The methods are questionable: taking enormous doses of steroids at 14 to the point where he can no longer naturally produce testosterone, smoking crystal meth as a 'stimulant' to get leaner, wearing lifts in his shoes and positioning boxes around his home so he can stand on them when new visitors arrive, preventing them from noticing his real height.
He's saving for $30,000 double-jaw surgery. And he regularly engages in "bonesmashing" - literally pummelling his cheeks with a hammer or his fist in a medically dubious attempt to create higher cheekbones. This is not hyperbole; he's shared this publicly.
So where does "jestermaxxing" fit into this worldview?
It's the fallback plan. The thing you do when you can't achieve physical dominance. Jestermaxxing means trying to appeal to women through humour or personality rather than with a razor-sharp jawline.
Clavicular frowns on this approach, viewing it as inferior. Although even he admits he'll "jester in a pinch." The implication is clear: if you have to be funny or charming, you've already lost. Physical aesthetics are the primary currency.
Personality is the consolation prize.
You can’t make this sh*t up.
But the most important word in this ecosystem is "mogging" - derived from "AMOG," an acronym for "Alpha Male of the Group." To mog someone is to dominate them through physical superiority. Heightmogging means being taller. Frame-mogging means having a broader, more muscular build. It's about achieving dominance in what Clavicular views as our modern, savage social media landscape.
This ideology extends everywhere, even to politics.
In an interview with the Daily Wire, Clavicular predicted that California Governor Gavin Newsom would defeat Vice President JD Vance in the 2028 presidential race. Why? Newsom is more attractive. That's the framework through which he views power and leadership.
What I find fascinating and disturbing in equal measure, is that most people using these terms have no freaking idea about any of this.
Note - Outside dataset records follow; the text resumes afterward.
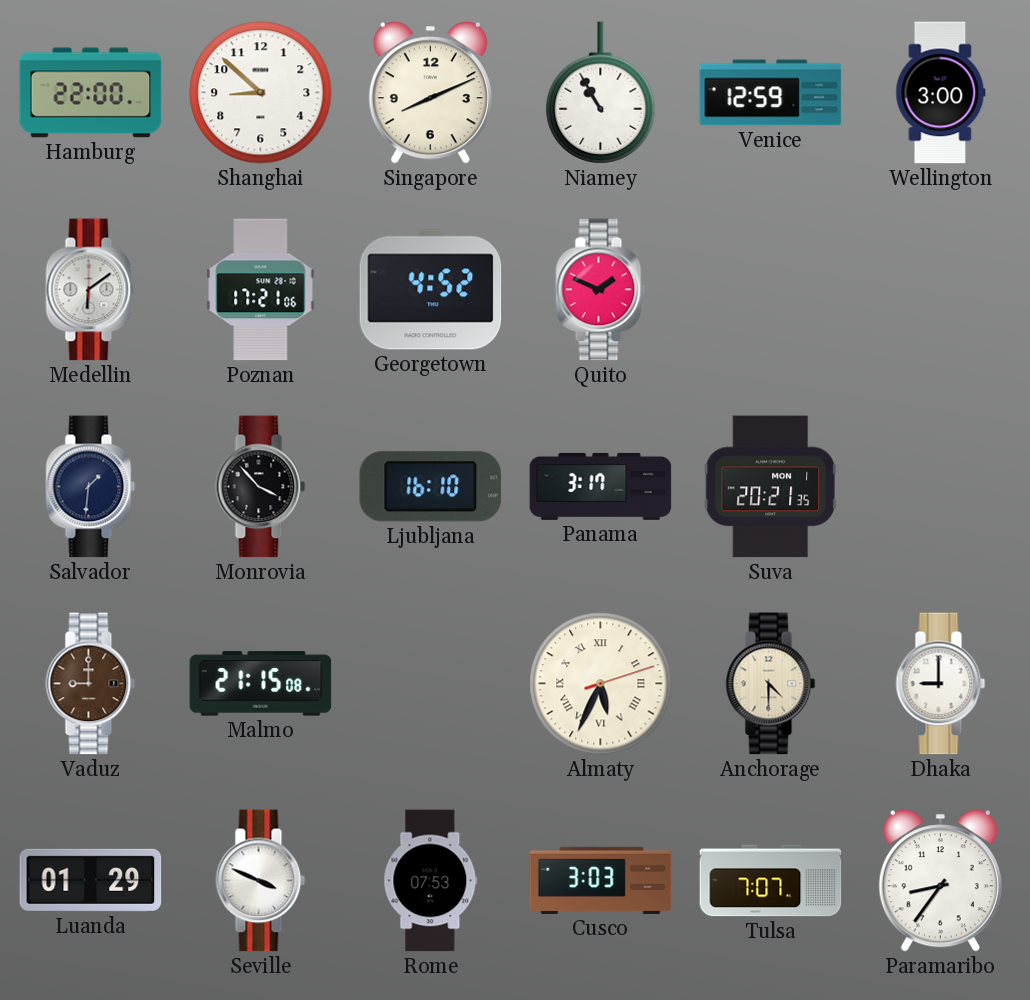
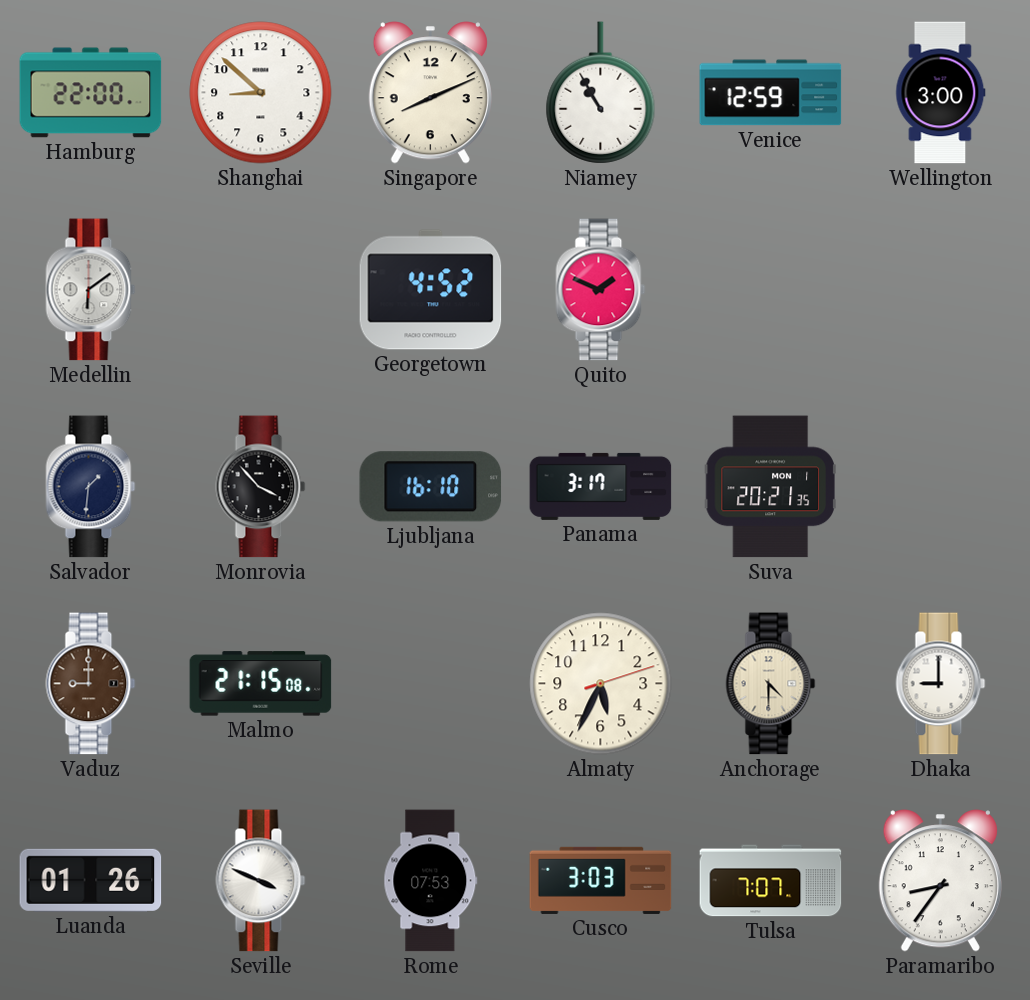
Poznan: 17:21 -> none
Almaty numerals: Roman -> Arabic
Luanda: 01:29 -> 01:26
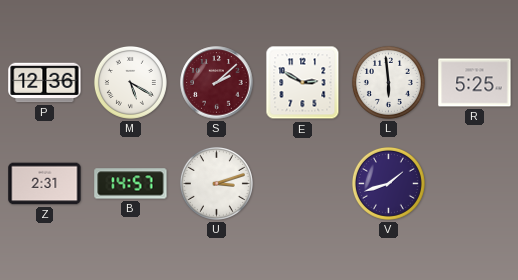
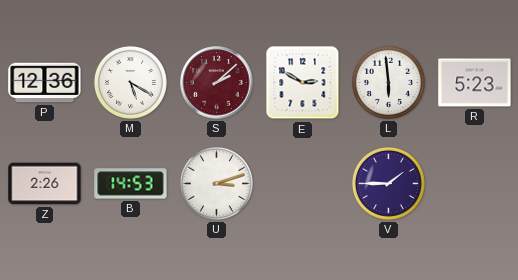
R: 5:25 -> 5:23
Z: 2:31 -> 2:26
B: 14:57 -> 14:53
V: 1:42 -> 1:45
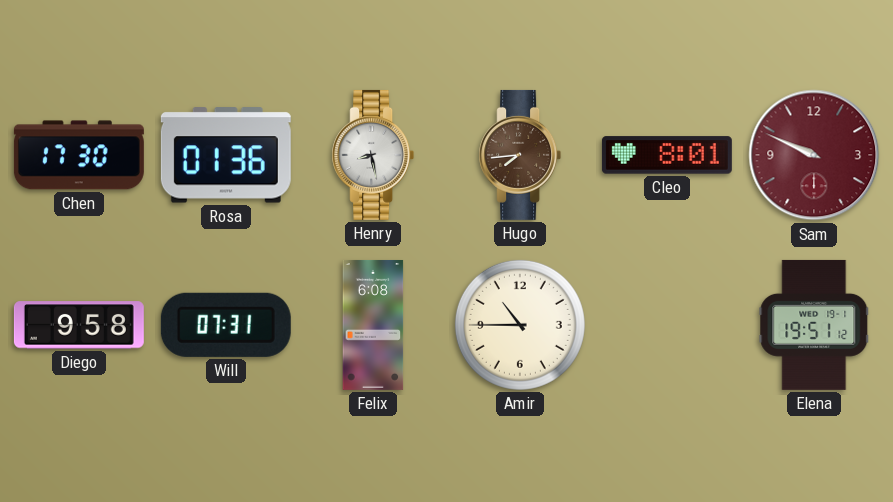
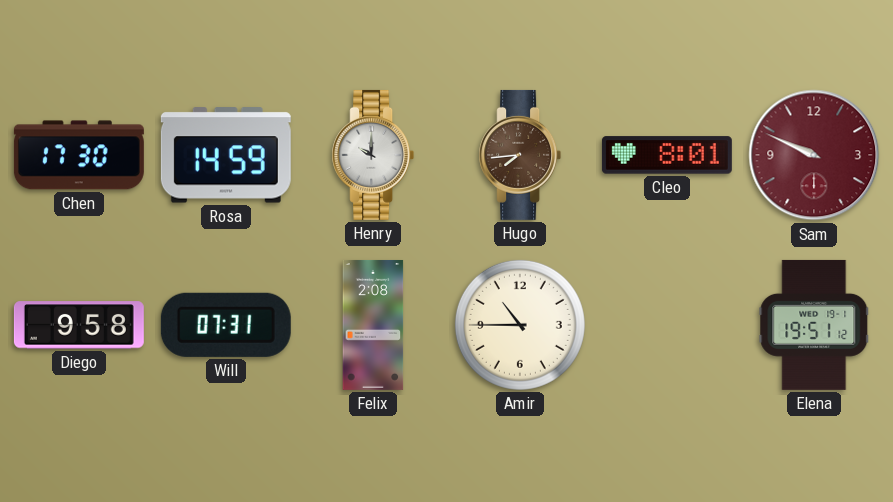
Rosa: 01:36 -> 14:59
Henry: 8:28 -> 10:00
Felix: 6:08 -> 2:08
Myself included, until recently.
They see "jestermaxxing" as a funny, self-deprecating way to describe being the funny friend, use "mogging" as a joke about being slightly better than someone at something. The words have been sanitised through circulation, stripped of their toxic origins and turned into memes.
Clavicular himself will fade.
In a year, maybe two, most people won't remember who coined these terms.
They won't know about the steroids at 14, the meth, the f*cking bonesmashing. The person becomes a footnote while the language he created embeds itself in how we talk.
This is how internet vernacular works. It detaches from its source and loses context. Words that originated in the darkest, most toxic corners of online culture get adopted, adapted, and eventually normalised by people who have no connection to - and no knowledge of - where they came from.
The question isn't whether we should stop using these words - language evolves whether we like it or not, and trying to police internet slang is futile.
The question is whether we understand what we're inheriting when we adopt language without examining where it came from.
When someone casually says they're "jestermaxxing," they're probably not endorsing the worldview that personality is a consolation prize for physical inadequacy.
When someone jokes about "mogging" their friend, they likely don't subscribe to the ideology that human worth is determined by who's taller or more conventionally attractive.
But the framework is still there, embedded in the language.
It's the idea that physical dominance is what matters most and reduction of human interaction to who's winning and who's losing based on aesthetic measurements.
Clavicular will be forgotten, but his language will likely persist. The person fades into obscurity while the words he coined become part of how a generation talks about themselves and each other. The toxic origin gets smoothed over, sanitised, made into jokes.